車包皮紙裏頭坐載是誰?哦,您瞧着見,一對爺倆,大張鬼子和小張鬼子,及坐咕嚕罐,連車伕都好似不抬頭的奴僕似的,沒放在眼裏。
是不要了倉山,娶了鼓樓,諾問爺倆出行爲啥?還不看看那裹布的鳥籠子,呵,可大氣着,也不曉得是哪個糟踐敗家的鳥兒來,挑這時候要溜,這隻鳥啊,是大了晴,不能拿出來,它厭陽天,是遮了陰道聲寒,到外頭不會愛惜羽毛,是窮人扎堆的地方不能溜,是聒噪的土地不能動。
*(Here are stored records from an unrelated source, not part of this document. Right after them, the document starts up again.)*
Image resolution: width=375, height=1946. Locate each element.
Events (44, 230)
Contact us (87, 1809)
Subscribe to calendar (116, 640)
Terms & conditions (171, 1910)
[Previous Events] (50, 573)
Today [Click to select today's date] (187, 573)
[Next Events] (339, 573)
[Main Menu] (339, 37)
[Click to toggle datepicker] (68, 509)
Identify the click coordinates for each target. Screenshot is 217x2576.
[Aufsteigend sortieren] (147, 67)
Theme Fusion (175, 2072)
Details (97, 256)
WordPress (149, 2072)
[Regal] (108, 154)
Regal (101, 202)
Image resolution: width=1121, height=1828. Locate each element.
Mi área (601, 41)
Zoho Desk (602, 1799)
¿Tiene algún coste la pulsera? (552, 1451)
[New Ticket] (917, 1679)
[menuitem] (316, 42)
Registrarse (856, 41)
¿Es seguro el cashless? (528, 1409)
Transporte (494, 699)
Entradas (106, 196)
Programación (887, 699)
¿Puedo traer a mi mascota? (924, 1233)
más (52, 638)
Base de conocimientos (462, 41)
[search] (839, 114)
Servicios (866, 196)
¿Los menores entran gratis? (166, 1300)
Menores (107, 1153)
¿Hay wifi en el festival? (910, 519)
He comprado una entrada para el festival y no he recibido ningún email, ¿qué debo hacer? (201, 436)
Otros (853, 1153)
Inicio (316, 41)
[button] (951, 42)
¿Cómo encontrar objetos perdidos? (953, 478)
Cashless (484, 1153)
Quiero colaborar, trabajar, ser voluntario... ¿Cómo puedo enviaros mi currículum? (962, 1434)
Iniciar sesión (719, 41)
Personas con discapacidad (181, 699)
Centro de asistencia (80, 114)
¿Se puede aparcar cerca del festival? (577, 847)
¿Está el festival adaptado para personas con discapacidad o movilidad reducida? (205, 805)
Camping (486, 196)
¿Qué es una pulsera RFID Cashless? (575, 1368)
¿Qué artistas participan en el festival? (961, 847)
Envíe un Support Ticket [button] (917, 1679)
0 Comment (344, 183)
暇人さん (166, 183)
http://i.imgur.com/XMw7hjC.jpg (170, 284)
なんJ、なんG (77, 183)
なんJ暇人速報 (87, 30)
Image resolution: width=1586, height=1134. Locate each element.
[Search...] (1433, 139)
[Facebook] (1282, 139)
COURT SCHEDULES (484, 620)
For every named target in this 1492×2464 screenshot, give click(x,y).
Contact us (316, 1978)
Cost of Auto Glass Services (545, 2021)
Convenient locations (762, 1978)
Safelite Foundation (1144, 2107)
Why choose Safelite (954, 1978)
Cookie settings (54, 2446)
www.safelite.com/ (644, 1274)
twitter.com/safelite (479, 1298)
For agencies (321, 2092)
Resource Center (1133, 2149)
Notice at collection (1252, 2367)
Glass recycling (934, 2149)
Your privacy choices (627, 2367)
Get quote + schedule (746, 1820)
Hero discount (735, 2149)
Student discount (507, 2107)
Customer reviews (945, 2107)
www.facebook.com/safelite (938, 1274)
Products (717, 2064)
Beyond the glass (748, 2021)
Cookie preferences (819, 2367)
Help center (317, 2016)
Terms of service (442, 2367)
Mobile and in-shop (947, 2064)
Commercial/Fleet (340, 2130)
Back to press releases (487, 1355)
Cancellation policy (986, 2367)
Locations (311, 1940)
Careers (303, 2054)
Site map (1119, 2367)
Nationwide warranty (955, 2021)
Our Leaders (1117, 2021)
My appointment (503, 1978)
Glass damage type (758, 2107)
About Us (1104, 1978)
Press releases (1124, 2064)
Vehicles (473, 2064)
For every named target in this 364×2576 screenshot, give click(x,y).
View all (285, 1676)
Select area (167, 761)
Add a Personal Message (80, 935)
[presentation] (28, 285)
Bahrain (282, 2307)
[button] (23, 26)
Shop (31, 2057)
喫的是燦黃的麥子,喝的是不隔夜的礦泉,誰敢說旗人的貴品不如它?想來成無所謂的虛話,能扯氣的旗人早就死絕對!
【呦,張老爺,可早好啊。】
【嗯,早好。】
在楊橋巷下了坐,誰能不把他大張鬼子當盤菜?他是連正眼都不瞧見別人一眼,只管抬高鼻腔往前走去,好似是個天不怕地不怕的主。新鋪的油柏路上點綴着數不清的花花綠綠,那是改革開放後的新青年,又寬,又厚的大路。而這類人見到他,是不懂規矩的,且不守規矩的。不會主動的彎腰問好,只會成羣結隊的論着云云,雖說這大張鬼子是看不起他們,可多少是引的不快,哪有這樣的,見了老爺,卻不認得老爺,這個社會究竟怎麼了!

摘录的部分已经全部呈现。